┌─ DATA FOR ANALYSIS

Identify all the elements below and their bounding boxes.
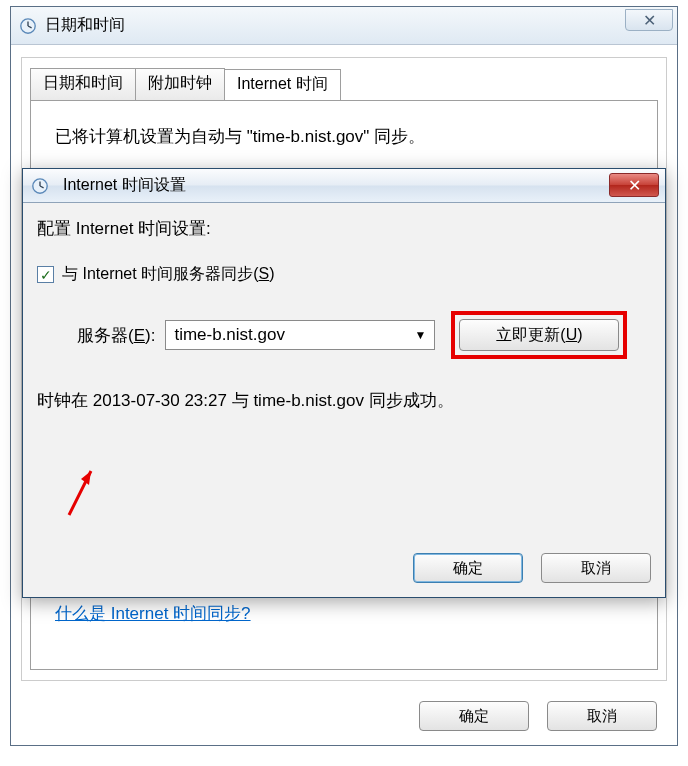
tab-additional-clocks[interactable]: 附加时钟 <box>135 68 225 100</box>
config-label: 配置 Internet 时间设置: <box>37 217 651 240</box>
tab-label: 日期和时间 <box>43 74 123 91</box>
server-combobox[interactable]: time-b.nist.gov ▼ <box>165 320 435 350</box>
sync-checkbox[interactable]: ✓ <box>37 266 54 283</box>
status-message: 时钟在 2013-07-30 23:27 与 time-b.nist.gov 同… <box>37 389 651 412</box>
main-cancel-button[interactable]: 取消 <box>547 701 657 731</box>
main-close-button[interactable]: ✕ <box>625 9 673 31</box>
main-titlebar: 日期和时间 ✕ <box>11 7 677 45</box>
server-label: 服务器(E): <box>77 324 155 347</box>
tab-internet-time[interactable]: Internet 时间 <box>224 69 341 101</box>
clock-icon <box>19 17 37 35</box>
tabstrip: 日期和时间 附加时钟 Internet 时间 <box>30 68 340 100</box>
internet-time-settings-dialog: Internet 时间设置 ✕ 配置 Internet 时间设置: ✓ 与 In… <box>22 168 666 598</box>
main-title: 日期和时间 <box>45 15 125 36</box>
what-is-sync-link[interactable]: 什么是 Internet 时间同步? <box>55 602 251 625</box>
settings-title: Internet 时间设置 <box>63 175 186 196</box>
chevron-down-icon: ▼ <box>415 328 427 342</box>
highlight-box: 立即更新(U) <box>451 311 627 359</box>
settings-close-button[interactable]: ✕ <box>609 173 659 197</box>
close-icon: ✕ <box>643 11 656 30</box>
settings-button-row: 确定 取消 <box>413 553 651 583</box>
sync-checkbox-label: 与 Internet 时间服务器同步(S) <box>62 264 274 285</box>
settings-ok-button[interactable]: 确定 <box>413 553 523 583</box>
main-ok-button[interactable]: 确定 <box>419 701 529 731</box>
settings-titlebar: Internet 时间设置 ✕ <box>23 169 665 203</box>
server-value: time-b.nist.gov <box>174 325 285 345</box>
main-button-row: 确定 取消 <box>419 701 657 731</box>
settings-body: 配置 Internet 时间设置: ✓ 与 Internet 时间服务器同步(S… <box>37 217 651 583</box>
tab-label: Internet 时间 <box>237 75 328 92</box>
settings-cancel-button[interactable]: 取消 <box>541 553 651 583</box>
sync-checkbox-row: ✓ 与 Internet 时间服务器同步(S) <box>37 264 651 285</box>
server-row: 服务器(E): time-b.nist.gov ▼ 立即更新(U) <box>77 311 651 359</box>
update-now-button[interactable]: 立即更新(U) <box>459 319 619 351</box>
tab-date-time[interactable]: 日期和时间 <box>30 68 136 100</box>
sync-info-text: 已将计算机设置为自动与 "time-b.nist.gov" 同步。 <box>55 125 633 148</box>
close-icon: ✕ <box>628 176 641 195</box>
clock-icon <box>31 177 49 195</box>
tab-label: 附加时钟 <box>148 74 212 91</box>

└─

• [WHAT NEEDS TO BE DONE] The entries above are to be printed again word for word, with every picture removed.

• [RESPONSE FOR THIS EXERCISE]
Identify all the elements below and their bounding boxes.
tab-additional-clocks[interactable]: 附加时钟 <box>135 68 225 100</box>
config-label: 配置 Internet 时间设置: <box>37 217 651 240</box>
tab-label: 日期和时间 <box>43 74 123 91</box>
server-combobox[interactable]: time-b.nist.gov ▼ <box>165 320 435 350</box>
sync-checkbox[interactable]: ✓ <box>37 266 54 283</box>
status-message: 时钟在 2013-07-30 23:27 与 time-b.nist.gov 同… <box>37 389 651 412</box>
main-cancel-button[interactable]: 取消 <box>547 701 657 731</box>
main-close-button[interactable]: ✕ <box>625 9 673 31</box>
main-titlebar: 日期和时间 ✕ <box>11 7 677 45</box>
server-label: 服务器(E): <box>77 324 155 347</box>
tab-internet-time[interactable]: Internet 时间 <box>224 69 341 101</box>
clock-icon <box>19 17 37 35</box>
tabstrip: 日期和时间 附加时钟 Internet 时间 <box>30 68 340 100</box>
internet-time-settings-dialog: Internet 时间设置 ✕ 配置 Internet 时间设置: ✓ 与 In… <box>22 168 666 598</box>
main-title: 日期和时间 <box>45 15 125 36</box>
what-is-sync-link[interactable]: 什么是 Internet 时间同步? <box>55 602 251 625</box>
settings-title: Internet 时间设置 <box>63 175 186 196</box>
chevron-down-icon: ▼ <box>415 328 427 342</box>
highlight-box: 立即更新(U) <box>451 311 627 359</box>
settings-close-button[interactable]: ✕ <box>609 173 659 197</box>
close-icon: ✕ <box>643 11 656 30</box>
settings-button-row: 确定 取消 <box>413 553 651 583</box>
sync-checkbox-label: 与 Internet 时间服务器同步(S) <box>62 264 274 285</box>
settings-ok-button[interactable]: 确定 <box>413 553 523 583</box>
main-ok-button[interactable]: 确定 <box>419 701 529 731</box>
settings-titlebar: Internet 时间设置 ✕ <box>23 169 665 203</box>
server-value: time-b.nist.gov <box>174 325 285 345</box>
main-button-row: 确定 取消 <box>419 701 657 731</box>
settings-body: 配置 Internet 时间设置: ✓ 与 Internet 时间服务器同步(S… <box>37 217 651 583</box>
tab-label: Internet 时间 <box>237 75 328 92</box>
settings-cancel-button[interactable]: 取消 <box>541 553 651 583</box>
sync-checkbox-row: ✓ 与 Internet 时间服务器同步(S) <box>37 264 651 285</box>
server-row: 服务器(E): time-b.nist.gov ▼ 立即更新(U) <box>77 311 651 359</box>
update-now-button[interactable]: 立即更新(U) <box>459 319 619 351</box>
tab-date-time[interactable]: 日期和时间 <box>30 68 136 100</box>
sync-info-text: 已将计算机设置为自动与 "time-b.nist.gov" 同步。 <box>55 125 633 148</box>
close-icon: ✕ <box>628 176 641 195</box>
clock-icon <box>31 177 49 195</box>
tab-label: 附加时钟 <box>148 74 212 91</box>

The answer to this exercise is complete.